→ ACTIVITY:
Scan the listing below and copy every line holding "cambio".

→ RECORDS FOR THIS EXERCISE:
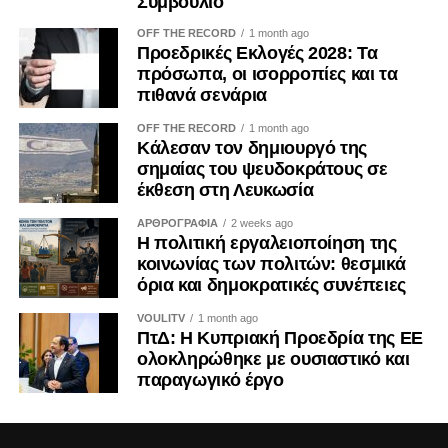
Συμβούλιο
OFF THE RECORD
1 month ago
Προεδρικές Εκλογές 2028: Τα
πρόσωπα, οι ισορροπίες και τα
πιθανά σενάρια
OFF THE RECORD
1 month ago
Κάλεσαν τον δημιουργό της
σημαίας του ψευδοκράτους σε
έκθεση στη Λευκωσία
ΑΡΘΡΟΓΡΑΦΙΑ
2 weeks ago
Η πολιτική εργαλειοποίηση της
κοινωνίας των πολιτών: θεσμικά
όρια και δημοκρατικές συνέπειες
VOULITV
1 month ago
ΠτΔ: Η Κυπριακή Προεδρία της ΕΕ
ολοκληρώθηκε με ουσιαστικό και
παραγωγικό έργο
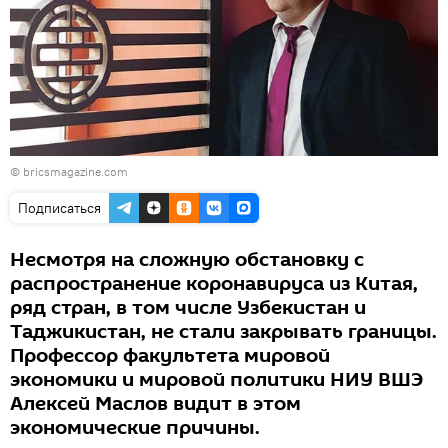
© bricsmagazine.com
Подписаться
Несмотря на сложную обстановку с
распространение коронавируса из Китая,
ряд стран, в том числе Узбекистан и
Таджикистан, не стали закрывать границы.
Профессор факультета мировой
экономики и мировой политики НИУ ВШЭ
Алексей Маслов видит в этом
экономические причины.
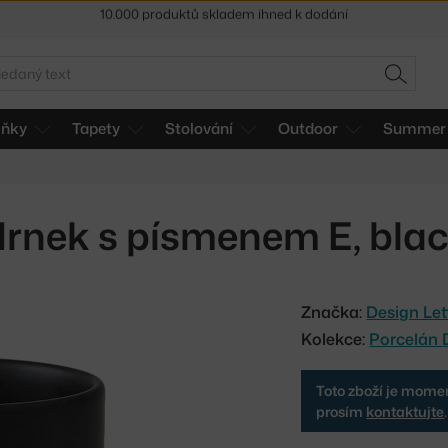
Sleva 5 % pro odběratele
newsletteru
30 dní na vrácení zboží
edat
HLEDAT
lňky
Tapety
Stolování
Outdoor
Summer 
rnek s písmenem E, bla
Značka:
Design Let
Kolekce:
Porcelán 
Toto zboží je momen
prosím
kontaktujte
.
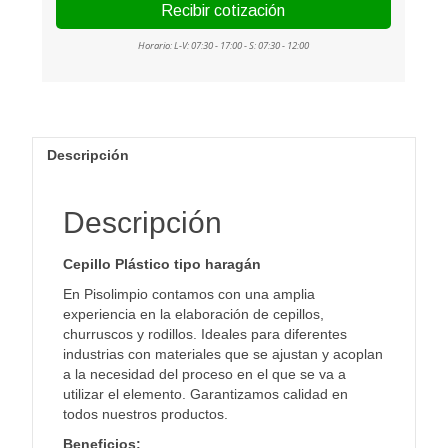
Descripción
Descripción
Cepillo Plástico tipo haragán
En Pisolimpio contamos con una amplia
experiencia en la elaboración de cepillos,
churruscos y rodillos. Ideales para diferentes
industrias con materiales que se ajustan y acoplan
a la necesidad del proceso en el que se va a
utilizar el elemento. Garantizamos calidad en
todos nuestros productos.
Beneficios:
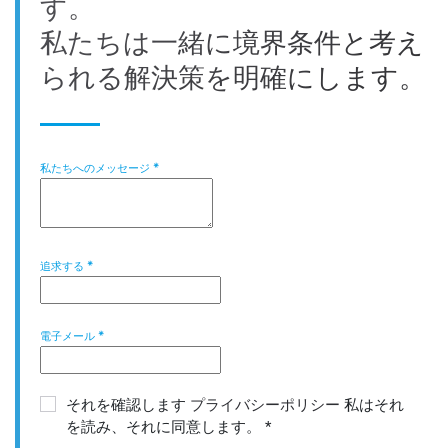
す。
私たちは一緒に境界条件と考え
られる解決策を明確にします。
私たちへのメッセージ
*
追求する
*
電子メール
*
それを確認します
プライバシーポリシー
私はそれ
を読み、それに同意します。
*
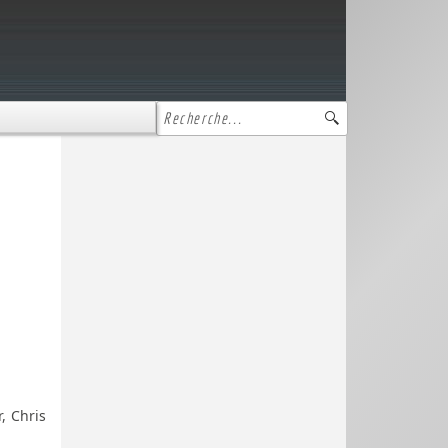
, Chris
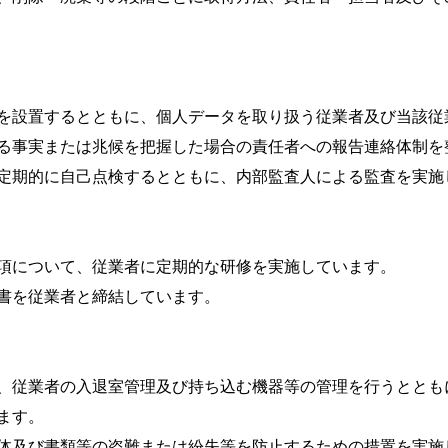
を設置するとともに、個人データを取り扱う従業者及び当該従
る事実または兆候を把握した場合の責任者への報告連絡体制を
定期的に自己点検するとともに、内部監査人による監査を実施
項について、従業者に定期的な研修を実施しています。
書を従業者と締結しています。
、従業者の入退室管理及び持ち込む機器等の管理を行うととも
ます。
体及び書類等の盗難または紛失等を防止するための措置を実施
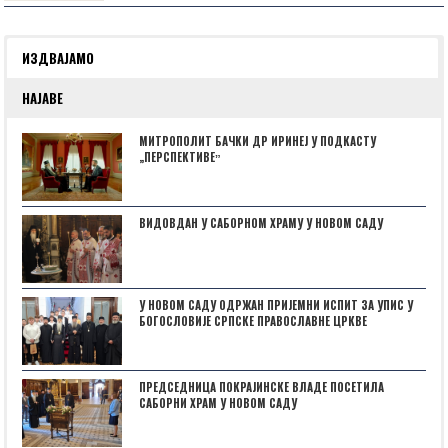
ИЗДВАЈАМО
НАЈАВЕ
МИТРОПОЛИТ БАЧКИ ДР ИРИНЕЈ У ПОДКАСТУ
„ПЕРСПЕКТИВЕˮ
ВИДОВДАН У САБОРНОМ ХРАМУ У НОВОМ САДУ
У НОВОМ САДУ ОДРЖАН ПРИЈЕМНИ ИСПИТ ЗА УПИС У
БОГОСЛОВИЈЕ СРПСКЕ ПРАВОСЛАВНЕ ЦРКВЕ
ПРЕДСЕДНИЦА ПОКРАЈИНСКЕ ВЛАДЕ ПОСЕТИЛА
САБОРНИ ХРАМ У НОВОМ САДУ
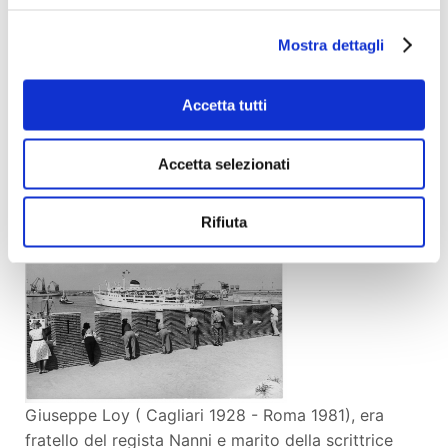
dx Alberto Burri nel suo atelier, 1967: a sin
Civitavecchia, 1962)
Mostra dettagli
Accetta tutti
Accetta selezionati
Rifiuta
Giuseppe Loy ( Cagliari 1928 - Roma 1981), era
fratello del regista Nanni e marito della scrittrice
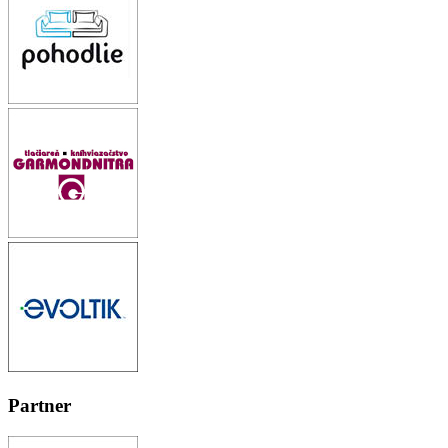
Partner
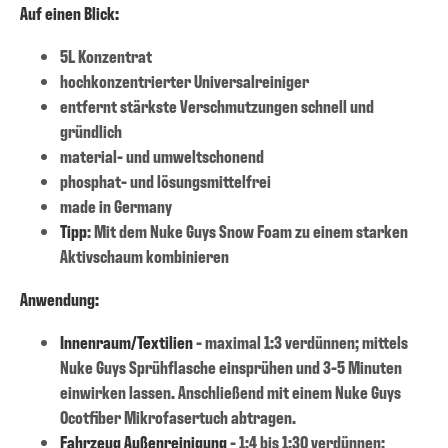
Auf einen Blick:
5L Konzentrat
hochkonzentrierter Universalreiniger
entfernt stärkste Verschmutzungen schnell und
gründlich
material- und umweltschonend
phosphat- und lösungsmittelfrei
made in Germany
Tipp
: Mit dem Nuke Guys Snow Foam zu einem starken
Aktivschaum kombinieren
Anwendung:
Innenraum/Textilien
- maximal 1:3 verdünnen; mittels
Nuke Guys Sprühflasche einsprühen und 3-5 Minuten
einwirken lassen. Anschließend mit einem Nuke Guys
Ocotfiber Mikrofasertuch abtragen.
Fahrzeug Außenreinigung
- 1:4 bis 1:30 verdünnen;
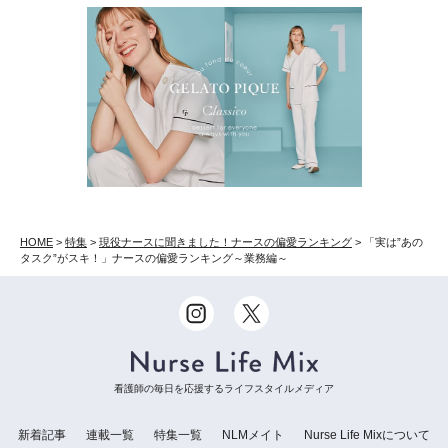
HOME
>
特集
>
現役ナースに聞きました！ナースの偏愛ランキング
>
「実は”あの
タスク”がスキ！」ナースの偏愛ランキング～業務編～
看護師の毎日を応援するライフスタイルメディア
新着記事
連載一覧
特集一覧
NLMメイト
Nurse Life Mixについて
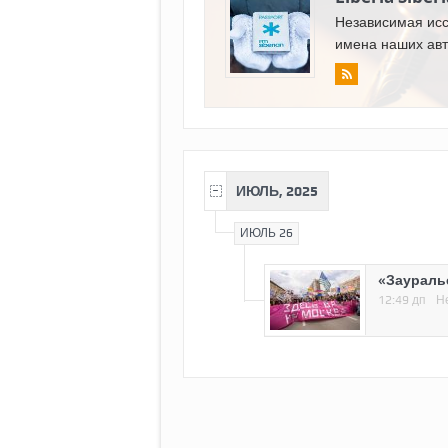
Независимая ис
имена наших авт
ИЮЛЬ, 2025
ИЮЛЬ 26
«Заураль
12:49 дп
Н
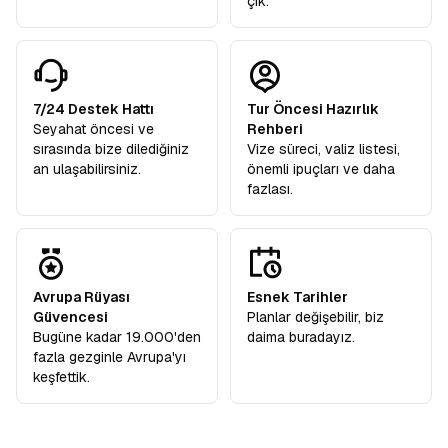
çık.
7/24 Destek Hattı
Tur Öncesi Hazırlık
Seyahat öncesi ve
Rehberi
sırasında bize dilediğiniz
Vize süreci, valiz listesi,
an ulaşabilirsiniz.
önemli ipuçları ve daha
fazlası.
Avrupa Rüyası
Esnek Tarihler
Güvencesi
Planlar değişebilir, biz
Bugüne kadar 19.000'den
daima buradayız.
fazla gezginle Avrupa'yı
keşfettik.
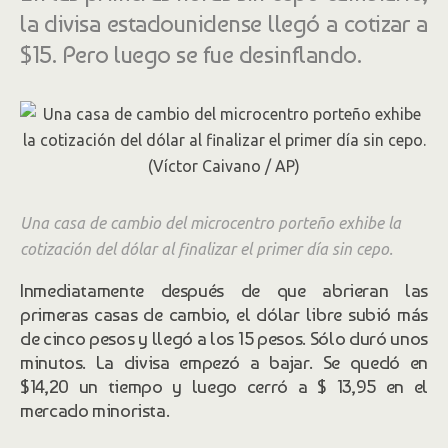
la divisa estadounidense llegó a cotizar a
$15. Pero luego se fue desinflando.
Una casa de cambio del microcentro porteño exhibe la
cotización del dólar al finalizar el primer día sin cepo.
Inmediatamente después de que abrieran las
primeras casas de cambio, el dólar libre subió más
de cinco pesos y llegó a los 15 pesos. Sólo duró unos
minutos. La divisa empezó a bajar. Se quedó en
$14,20 un tiempo y luego cerró a $ 13,95 en el
mercado minorista.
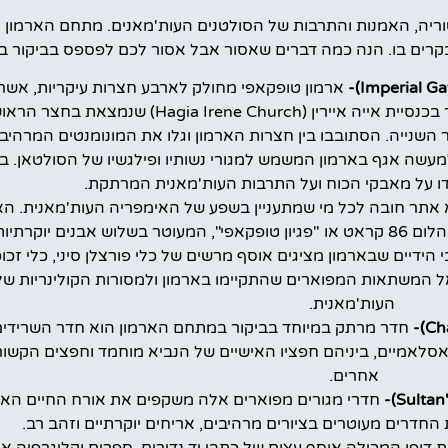
וריה, האמנות והתרבות של הסולטנים העות'מאנים. מתחם הארמון 
בקרים בו. הנה כמה דברים שאסור אבל אסור לכם לפספס בביקור בא
ארמון טופקאפי מחולק לארבע חצרות עיקריות, אשר
מכילה אתרים מיוחדים ומגוונים. אל תפספסו ביקור בכנסיית אייה איירין (ene Church
עשה אגף בארמון המשמש למגורי נשותיו ופילגשיו של הסולטאן. בק
ו על מאבקי הכוח ועל התרבות העות'מאנית המרתקת.
 אתר חובה לכל מי שמתעניין בשפע של האימפריה העות'מאנית. ה
רתיות ענקיות.
ידיים שבארמון מציגים אוסף מרשים של כלי פורצלן סיני, כלי זכו
ל המשתאות המפוארים שהתקיימו בארמון ולמסורות הקולינריות ש
העות'מאנית.
חדר מרתק במיוחד בביקור במתחם הארמון הוא חדר השרידים
אסלאמיים, ביניהם חפציו האישיים של הנביא מוחמד וחפצים הקשור
אחרים.
חדרי מגורים מפוארים אלה משקפים את אורח החיים הא
החדרים מעוטרים בציורים מרהיבים, אריחים יוקרתיים וזהב רב.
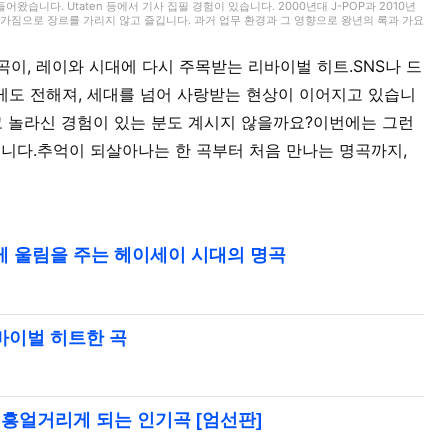
습니다. Utaten 등에서 기사 집필 경험이 있습니다. 2000년대 J-POP과 2010년
 마음가짐으로 장르를 가리지 않고 즐깁니다. 과거 업무 환경과 그 영향으로 왕년의 록과 가요
G MUSIC’에서는 K-POP과 J-POP을 중심으로 담당 중입니다. 팝 씬을 지켜봐 온 체감과
이, 레이와 시대에 다시 주목받는 리바이벌 히트.SNS나 드
에게도 전해져, 세대를 넘어 사랑받는 현상이 이어지고 있습니
 하고 놀라신 경험이 있는 분도 계시지 않을까요?이번에는 그런
니다.추억이 되살아나는 한 곡부터 처음 만나는 명곡까지,
게 울림을 주는 헤이세이 시대의 명곡
바이벌 히트한 곡
 흥얼거리게 되는 인기곡 [엄선판]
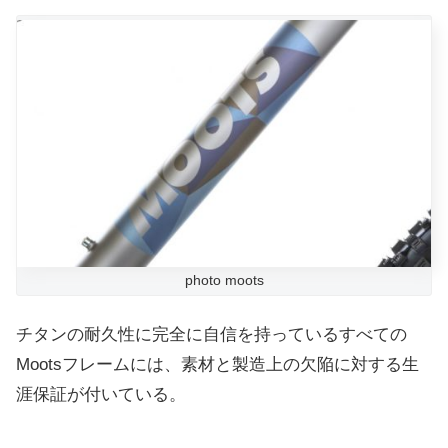
photo moots
チタンの耐久性に完全に自信を持っているすべての
Mootsフレームには、素材と製造上の欠陥に対する生
涯保証が付いている。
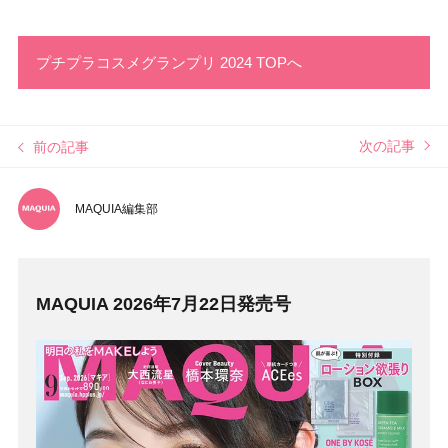
プチプラコスメグランプリ 2024 TOPへ
次の記事
前の記事
MAQUIA編集部
MAQUIA 2026年7月22日発売号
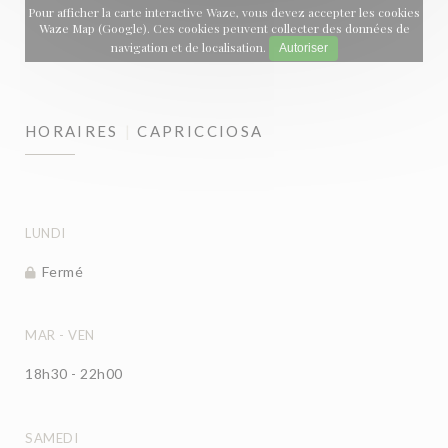
Pour afficher la carte interactive Waze, vous devez accepter les cookies
Waze Map (Google). Ces cookies peuvent collecter des données de
navigation et de localisation.
Autoriser
HORAIRES
CAPRICCIOSA
LUNDI
Fermé
MAR
-
VEN
18h30 - 22h00
SAMEDI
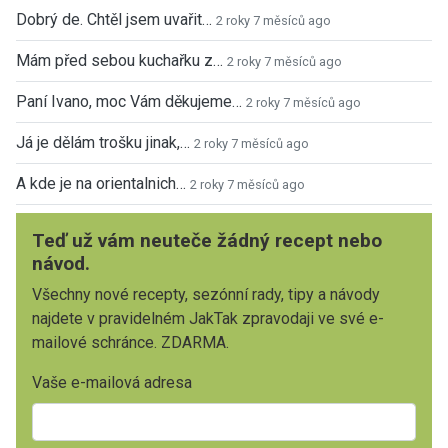
Dobrý de. Chtěl jsem uvařit…
2 roky 7 měsíců ago
Mám před sebou kuchařku z…
2 roky 7 měsíců ago
Paní Ivano, moc Vám děkujeme…
2 roky 7 měsíců ago
Já je dělám trošku jinak,…
2 roky 7 měsíců ago
A kde je na orientalnich…
2 roky 7 měsíců ago
Teď už vám neuteče žádný recept nebo
návod.
Všechny nové recepty, sezónní rady, tipy a návody
najdete v pravidelném JakTak zpravodaji ve své e-
mailové schránce. ZDARMA.
Vaše e-mailová adresa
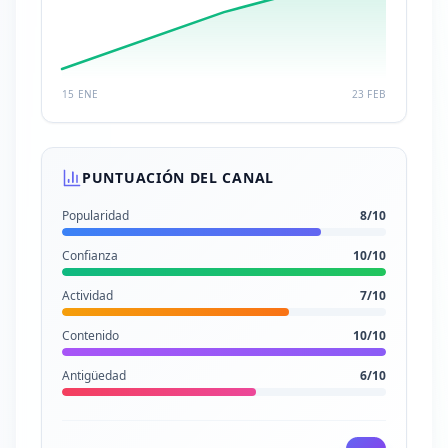
15 ENE
23 FEB
PUNTUACIÓN DEL CANAL
Popularidad
8
/10
Confianza
10
/10
Actividad
7
/10
Contenido
10
/10
Antigüedad
6
/10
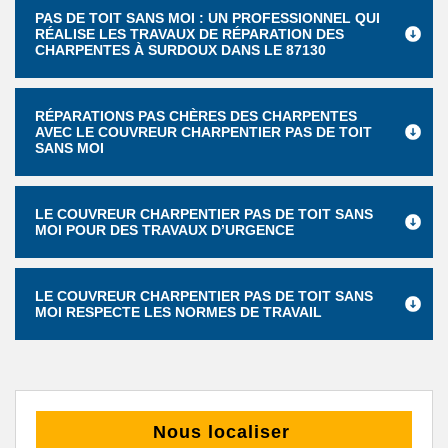
PAS DE TOIT SANS MOI : UN PROFESSIONNEL QUI
RÉALISE LES TRAVAUX DE RÉPARATION DES
CHARPENTES À SURDOUX DANS LE 87130
RÉPARATIONS PAS CHÈRES DES CHARPENTES
AVEC LE COUVREUR CHARPENTIER PAS DE TOIT
SANS MOI
LE COUVREUR CHARPENTIER PAS DE TOIT SANS
MOI POUR DES TRAVAUX D’URGENCE
LE COUVREUR CHARPENTIER PAS DE TOIT SANS
MOI RESPECTE LES NORMES DE TRAVAIL
Nous localiser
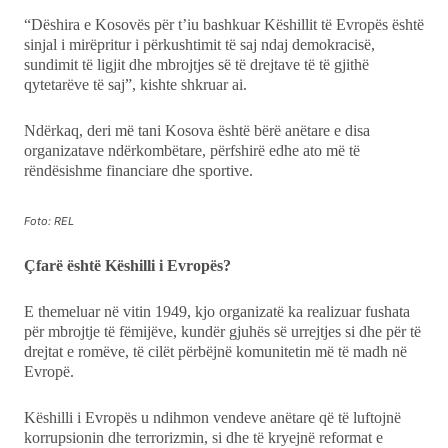
“Dëshira e Kosovës për t’iu bashkuar Këshillit të Evropës është
sinjal i mirëpritur i përkushtimit të saj ndaj demokracisë,
sundimit të ligjit dhe mbrojtjes së të drejtave të të gjithë
qytetarëve të saj”, kishte shkruar ai.
Ndërkaq, deri më tani Kosova është bërë anëtare e disa
organizatave ndërkombëtare, përfshirë edhe ato më të
rëndësishme financiare dhe sportive.
Foto: REL
Çfarë është Këshilli i Evropës?
E themeluar në vitin 1949, kjo organizatë ka realizuar fushata
për mbrojtje të fëmijëve, kundër gjuhës së urrejtjes si dhe për të
drejtat e romëve, të cilët përbëjnë komunitetin më të madh në
Evropë.
Këshilli i Evropës u ndihmon vendeve anëtare që të luftojnë
korrupsionin dhe terrorizmin, si dhe të kryejnë reformat e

→ TASK RESPONSE:
Una casa de cambio del microcentro porteño exhibe la
primeras casas de cambio, el dólar libre subió más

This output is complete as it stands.